Frank Coppola (born Francesco Paolo Coppola; 1899 in Partinico – 26 April 1982 in Aprilia), known as "Frank Three Fingers", was an Italian-American mobster and crime boss.

== Background ==
Frank Coppola was born in Partinico, Sicily, Italy in 1899. In 1926 he emigrated clandestinely to the United States and settled in Detroit. He worked as a laborer and then as a seller of fruit and vegetables, before entering the mob.
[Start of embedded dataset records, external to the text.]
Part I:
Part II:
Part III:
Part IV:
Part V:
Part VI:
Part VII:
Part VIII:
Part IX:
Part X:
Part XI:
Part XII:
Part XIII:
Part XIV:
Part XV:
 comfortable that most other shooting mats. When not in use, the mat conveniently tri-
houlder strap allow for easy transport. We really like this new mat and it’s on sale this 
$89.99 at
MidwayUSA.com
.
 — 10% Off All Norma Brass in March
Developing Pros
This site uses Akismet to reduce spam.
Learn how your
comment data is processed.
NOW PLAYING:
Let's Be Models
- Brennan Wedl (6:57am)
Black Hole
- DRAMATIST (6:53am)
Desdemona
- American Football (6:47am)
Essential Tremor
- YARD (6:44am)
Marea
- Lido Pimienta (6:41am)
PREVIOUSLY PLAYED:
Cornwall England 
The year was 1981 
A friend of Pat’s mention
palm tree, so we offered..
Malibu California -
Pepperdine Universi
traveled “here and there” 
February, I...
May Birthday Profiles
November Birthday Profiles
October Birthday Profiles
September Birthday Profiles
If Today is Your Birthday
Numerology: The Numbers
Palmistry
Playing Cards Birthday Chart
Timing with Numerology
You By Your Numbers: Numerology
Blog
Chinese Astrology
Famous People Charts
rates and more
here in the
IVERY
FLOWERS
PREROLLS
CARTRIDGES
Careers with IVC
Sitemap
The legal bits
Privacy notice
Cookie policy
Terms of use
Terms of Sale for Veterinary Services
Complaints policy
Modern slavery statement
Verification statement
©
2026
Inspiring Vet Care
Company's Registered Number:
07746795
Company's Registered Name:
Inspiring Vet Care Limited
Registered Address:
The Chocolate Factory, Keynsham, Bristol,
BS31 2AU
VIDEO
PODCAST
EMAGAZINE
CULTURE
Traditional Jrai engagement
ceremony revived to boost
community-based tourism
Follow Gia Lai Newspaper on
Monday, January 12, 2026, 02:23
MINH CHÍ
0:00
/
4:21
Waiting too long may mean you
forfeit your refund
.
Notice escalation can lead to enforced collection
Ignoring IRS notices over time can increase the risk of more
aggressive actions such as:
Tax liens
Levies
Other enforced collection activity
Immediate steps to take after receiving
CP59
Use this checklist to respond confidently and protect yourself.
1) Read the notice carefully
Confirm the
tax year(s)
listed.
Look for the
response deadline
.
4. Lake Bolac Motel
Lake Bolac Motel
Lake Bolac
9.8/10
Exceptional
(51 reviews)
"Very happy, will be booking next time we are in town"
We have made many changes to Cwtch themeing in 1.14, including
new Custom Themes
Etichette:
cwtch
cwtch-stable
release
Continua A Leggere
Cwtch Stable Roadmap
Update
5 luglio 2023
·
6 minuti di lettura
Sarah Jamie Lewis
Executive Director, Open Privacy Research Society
He was known as Frank Three Fingers because he lacked two, the left ring finger and little finger after his fingers had slipped inside the door of a safe during a robbery and had to be cut off with a knife before the police arrived.

He later claimed, in an interview with the Italian Antimafia Commission in 1971:
My shotgun exploded. To someone who goes around robbing banks, it can happen that he loses his fingers.

=== Drug trafficking ===
He was a major drug trafficker with strong ties to the Detroit Partnership with Angelo Meli and the St. Louis crime family particularly Anthony "Tony" Giordano. He was also a close associate of Jimmy Hoffa. His activities soon led him to be on the FBI list of most wanted criminals. He transported narcotics to Joseph Civello in Dallas and Frank Livorsi in New York.

== Expelled to Italy ==
In 1948 he was expelled from the United States and sent back to Italy. He settled in Ardea, near Rome, where he invested all the money accumulated, in real estate. In Italy, he allegedly dealt with clean business, however according to the judicial authorities, he was at the center of large drug trafficking operations. In the last period of life because of poor health, Coppola was hospitalized for over a year in an Aprilia clinic. He died on April 26, 1982 at the age of 83.